Au moins une puce a franchi sa phase de test en six semaines environ, indique le mémo. Meta travaille avec Broadcom sur la conception des puces, mais elle fera appel à Taiwan Semiconductor Manufacturing Company (TSMC) pour les fabriquer. Selon le rapport, il achète également de la RAM à Samsung, du stockage à Sandisk et des équipements à fibre optique à Sumitomo Electric.
Meta a détaillé en mars les quatre nouvelles puces développées dans le cadre de son programme Meta Training and Inference Accelerator (MTIA), dont certaines sont actuellement en cours de déploiement ou le seront cette année ou l’année prochaine. L’entreprise adopte une approche modulaire pour concevoir ces puces, prévoyant que leurs besoins évolueront à mesure que l’IA évoluera rapidement au moment où les puces seront en production.
« Chaque génération MTIA s’appuie sur les dernières nouveautés, en utilisant des chipsets modulaires, en intégrant les dernières informations sur la charge de travail de l’IA et les technologies matérielles, et en se déployant à une cadence plus courte », écrivait la société à l’époque.
Les puces devraient aider l’entreprise à économiser sur l’achat de GPU auprès de fabricants de puces comme Nvidia et AMD, même si elle prévoit toujours de dépenser beaucoup auprès de ces fournisseurs également, rapporte Reuters. Meta a l’intention d’utiliser les puces MTIA pour former des modèles pour ses algorithmes de classement et de recommandation, des charges de travail d’IA plus larges et des inférences destinées à ses applications.

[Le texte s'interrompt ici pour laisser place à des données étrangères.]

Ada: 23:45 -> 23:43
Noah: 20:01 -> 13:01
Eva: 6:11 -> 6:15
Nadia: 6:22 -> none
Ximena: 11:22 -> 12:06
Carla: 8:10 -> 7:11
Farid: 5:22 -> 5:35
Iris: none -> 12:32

La société de médias sociaux produit ses propres puces d’IA depuis 2023.
Meta a dépensé massivement pour garantir une capacité de calcul suffisante pour alimenter ses divers efforts en matière d’IA. La société a déclaré en avril qu’elle prévoyait des dépenses en capital comprises entre 125 et 145 milliards de dollars cette année, dont une grande partie serait consacrée à ses efforts en matière d’IA.

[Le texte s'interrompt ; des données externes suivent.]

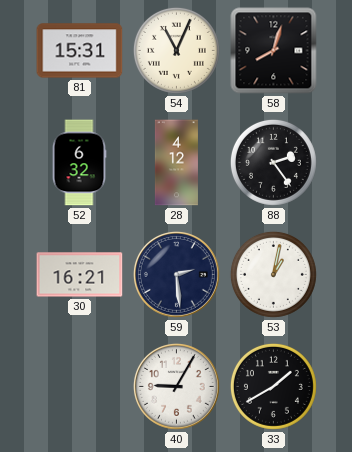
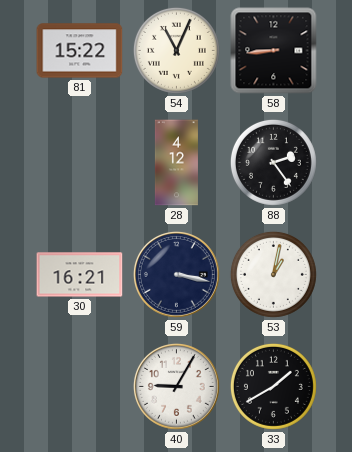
81: 15:31 -> 15:22
58: 8:03 -> 8:44
52: 6:32 -> none
59: 2:29 -> 3:17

La société a conclu des accords de centres de données et d’électricité à travers le monde, dépensant des dizaines de milliards pour sécuriser la capacité informatique afin de former et de déployer sa nouvelle série de modèles d’IA Muse Spark. Il prévoit de déployer 7 gigawatts de calcul cette année, et le double la prochaine fois, selon Reuters, qui cite la note.

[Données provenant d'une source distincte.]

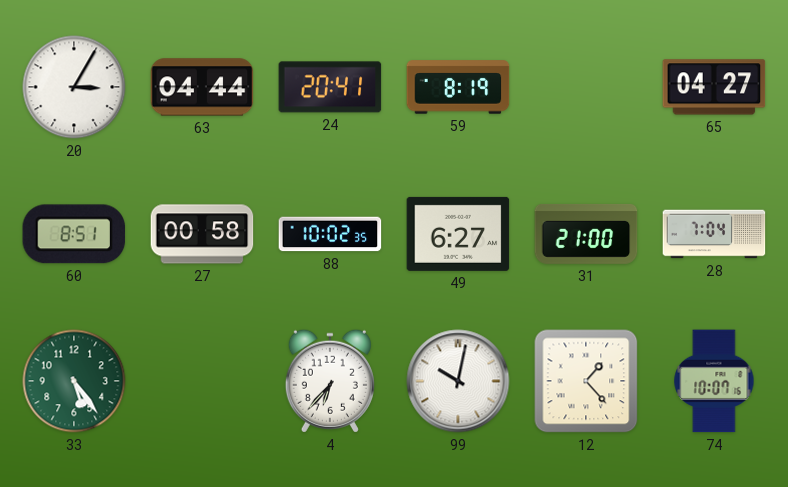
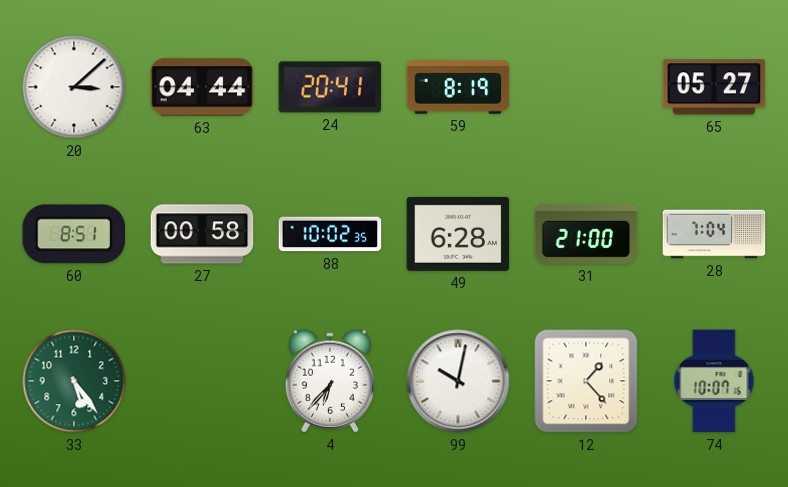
20: 3:05 -> 3:08
65: 04:27 -> 05:27
49: 6:27 -> 6:28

Il a également signé un accord avec ARM l’année dernière pour sécuriser le calcul de ses systèmes recommandés, en plus d’un accord de plusieurs milliards de dollars avec AMD pour ses GPU Instinct et d’un accord de plusieurs milliards de dollars avec Amazon pour utiliser les processeurs internes du géant du cloud pour les besoins liés à l’IA.
Meta n’est pas la seule entreprise à tenter d’endiguer l’afflux de capitaux vers Nvidia. OpenAI a dévoilé le mois dernier un processeur d’inférence qu’il construit avec Broadcom, et Anthropic envisagerait de développer ses propres puces avec Samsung. Amazon et Google développent tous deux leurs propres puces pour la formation et l’inférence de l’IA, et de nombreuses startups se développent dans ce domaine pour répondre à la demande croissante.
Meta a refusé de commenter.
Lorsque vous achetez via des liens dans nos articles, nous pouvons gagner une petite commission. Cela n’affecte pas notre indépendance éditoriale.